:: RECORDS SUPPLIED ::

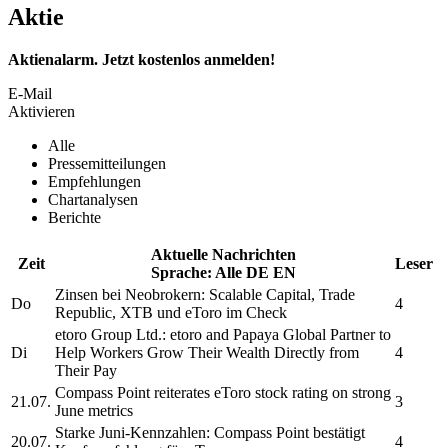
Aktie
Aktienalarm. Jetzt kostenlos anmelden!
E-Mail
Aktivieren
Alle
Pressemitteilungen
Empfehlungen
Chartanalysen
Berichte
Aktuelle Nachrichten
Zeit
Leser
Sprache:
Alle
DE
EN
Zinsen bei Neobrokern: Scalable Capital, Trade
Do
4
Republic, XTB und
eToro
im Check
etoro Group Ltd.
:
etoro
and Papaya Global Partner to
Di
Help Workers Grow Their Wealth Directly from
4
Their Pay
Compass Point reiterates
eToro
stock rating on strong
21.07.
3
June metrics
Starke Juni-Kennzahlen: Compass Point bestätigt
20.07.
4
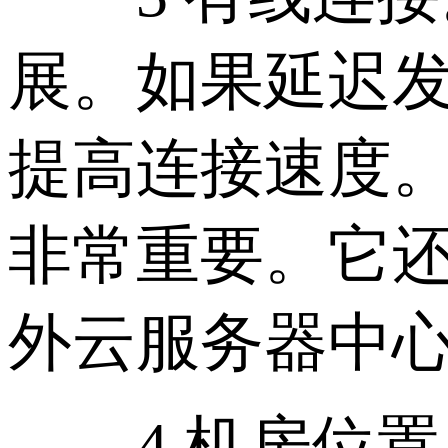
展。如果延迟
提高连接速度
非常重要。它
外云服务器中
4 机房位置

:::

ACTIVITY :: Look through the data and show every line containing "Their".

OUTPUT ::
Help Workers Grow Their Wealth Directly from
Their Pay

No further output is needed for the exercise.